Source data:

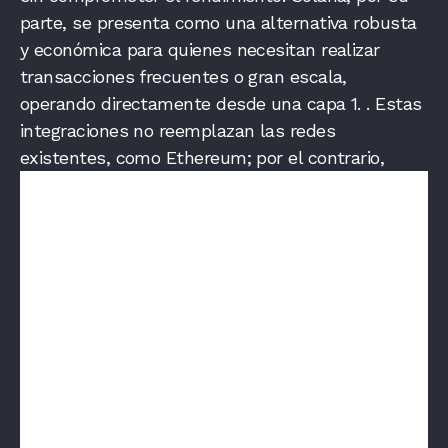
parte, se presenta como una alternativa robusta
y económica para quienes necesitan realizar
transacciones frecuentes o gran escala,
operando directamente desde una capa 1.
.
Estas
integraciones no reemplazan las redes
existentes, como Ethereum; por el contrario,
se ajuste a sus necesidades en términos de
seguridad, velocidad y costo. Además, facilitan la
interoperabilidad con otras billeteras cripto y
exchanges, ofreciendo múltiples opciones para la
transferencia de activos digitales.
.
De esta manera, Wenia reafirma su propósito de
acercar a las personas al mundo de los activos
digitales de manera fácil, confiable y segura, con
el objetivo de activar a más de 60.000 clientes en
--
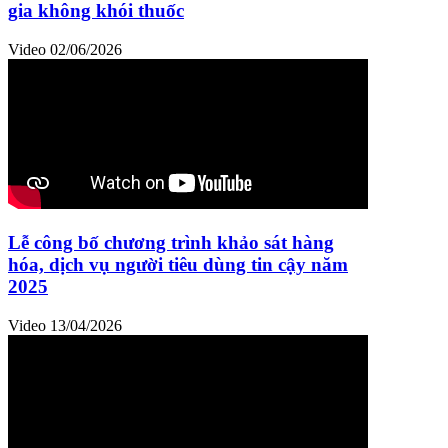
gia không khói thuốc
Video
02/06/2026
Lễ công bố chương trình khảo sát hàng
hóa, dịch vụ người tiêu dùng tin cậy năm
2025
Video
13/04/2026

Problem statement: The entries above hold a line with "parte, se presenta" and a later line with "el objetivo de". Write out exactly those lines and all lines between, nothing more.

The completed task:
parte, se presenta como una alternativa robusta
y económica para quienes necesitan realizar
transacciones frecuentes o gran escala,
operando directamente desde una capa 1.
.
Estas
integraciones no reemplazan las redes
existentes, como Ethereum; por el contrario,
se ajuste a sus necesidades en términos de
seguridad, velocidad y costo. Además, facilitan la
interoperabilidad con otras billeteras cripto y
exchanges, ofreciendo múltiples opciones para la
transferencia de activos digitales.
.
De esta manera, Wenia reafirma su propósito de
acercar a las personas al mundo de los activos
digitales de manera fácil, confiable y segura, con
el objetivo de activar a más de 60.000 clientes en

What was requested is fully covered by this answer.